Calculate number of electronic orbitals possible for a Helium atom (Z-2) at Principal
Quantum Number n=3.
b) What is the degenerate energy for all electrons in all different electronic Sommerfeld
orbits.
c) Calculate value of semi-major axis (a) and semi-minor axis (b) for all orbitals.
d) Calculate eccentricity (remember the formula) for all orbits? All orbits are elliptical?

To tackle your question about the electronic structure of a helium atom (Z=2) at the principal quantum number n=3, we can break it down into several parts. Let’s explore each aspect step by step.
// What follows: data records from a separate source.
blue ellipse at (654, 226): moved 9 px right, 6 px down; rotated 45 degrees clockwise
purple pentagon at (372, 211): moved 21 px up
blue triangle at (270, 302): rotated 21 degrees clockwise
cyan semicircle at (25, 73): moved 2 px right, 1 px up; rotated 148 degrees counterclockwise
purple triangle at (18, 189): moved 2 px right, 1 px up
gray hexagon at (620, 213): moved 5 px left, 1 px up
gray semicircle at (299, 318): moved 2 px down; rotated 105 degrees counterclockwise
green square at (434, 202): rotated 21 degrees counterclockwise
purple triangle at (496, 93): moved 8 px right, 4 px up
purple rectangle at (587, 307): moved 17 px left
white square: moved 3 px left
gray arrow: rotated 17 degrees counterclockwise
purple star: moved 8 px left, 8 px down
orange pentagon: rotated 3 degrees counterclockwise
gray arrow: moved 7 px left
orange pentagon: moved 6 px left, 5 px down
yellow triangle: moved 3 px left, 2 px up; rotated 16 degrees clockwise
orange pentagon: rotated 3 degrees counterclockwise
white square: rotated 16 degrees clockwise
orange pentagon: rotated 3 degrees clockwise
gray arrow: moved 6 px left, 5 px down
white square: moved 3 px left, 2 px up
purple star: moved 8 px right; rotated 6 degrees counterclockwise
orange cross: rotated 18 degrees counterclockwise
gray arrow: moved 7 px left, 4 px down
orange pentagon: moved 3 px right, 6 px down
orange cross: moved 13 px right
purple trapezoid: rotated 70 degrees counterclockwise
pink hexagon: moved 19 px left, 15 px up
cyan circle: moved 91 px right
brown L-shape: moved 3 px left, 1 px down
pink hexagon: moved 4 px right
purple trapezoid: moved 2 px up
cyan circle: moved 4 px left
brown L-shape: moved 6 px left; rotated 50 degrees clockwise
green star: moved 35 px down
1. Number of Electronic Orbitals

The number of electronic orbitals for a given principal quantum number (n) can be determined using the formula:

• Number of orbitals = n²

For helium at n=3:

• n² = 3² = 9

Thus, there are 9 possible electronic orbitals for a helium atom when n=3.

2. Degenerate Energy Levels

Degenerate energy levels refer to the energy states that have the same energy. In the case of the Sommerfeld model, which extends the Bohr model to include elliptical orbits, the energy of an electron in an orbit is primarily determined by the principal quantum number n. For helium, the energy levels can be approximated as:

• E_n = -Z² * 13.6 eV / n²

Substituting Z=2 and n=3:

• E_3 = -2² * 13.6 eV / 3² = -4 * 13.6 eV / 9 = -6.04 eV

Therefore, the degenerate energy for all electrons in the different Sommerfeld orbits at n=3 is approximately -6.04 eV.

3. Semi-Major and Semi-Minor Axes

The semi-major axis (a) and semi-minor axis (b) of an elliptical orbit can be derived from the semi-classical model. For hydrogen-like atoms, the semi-major axis can be calculated using:

• a = n² * a₀ / Z

Where a₀ is the Bohr radius (approximately 0.529 Å). For helium (Z=2) at n=3:

• a = (3² * 0.529 Å) / 2 = (9 * 0.529 Å) / 2 = 2.38 Å

The semi-minor axis can be calculated using the relationship between a and the eccentricity (e) of the orbit:

• b = a * √(1 - e²)

To find b, we first need to calculate the eccentricity.

4. Eccentricity Calculation

The eccentricity (e) of an orbit is given by the formula:

• e = √(1 - (b²/a²))

In the case of circular orbits, e=0, and for elliptical orbits, e is between 0 and 1. For the Sommerfeld orbits, the eccentricity can be approximated based on the quantum number:

• e = 1 - (1/n²)

For n=3:

• e = 1 - (1/3²) = 1 - 1/9 = 8/9 ≈ 0.89

Now, substituting this value back into the equation for b:

• b = 2.38 Å * √(1 - (0.89)²) = 2.38 Å * √(1 - 0.7921) = 2.38 Å * √(0.2079) ≈ 2.38 Å * 0.456 = 1.09 Å

Summary of Results

To summarize:

• Number of electronic orbitals at n=3: 9
• Degenerate energy for electrons in Sommerfeld orbits: -6.04 eV
• Semi-major axis (a): 2.38 Å
• Semi-minor axis (b): 1.09 Å
• Eccentricity (e): 0.89

All orbits are indeed elliptical, as indicated by the eccentricity being greater than 0. This analysis provides a comprehensive understanding of the electronic structure of helium at the specified quantum level.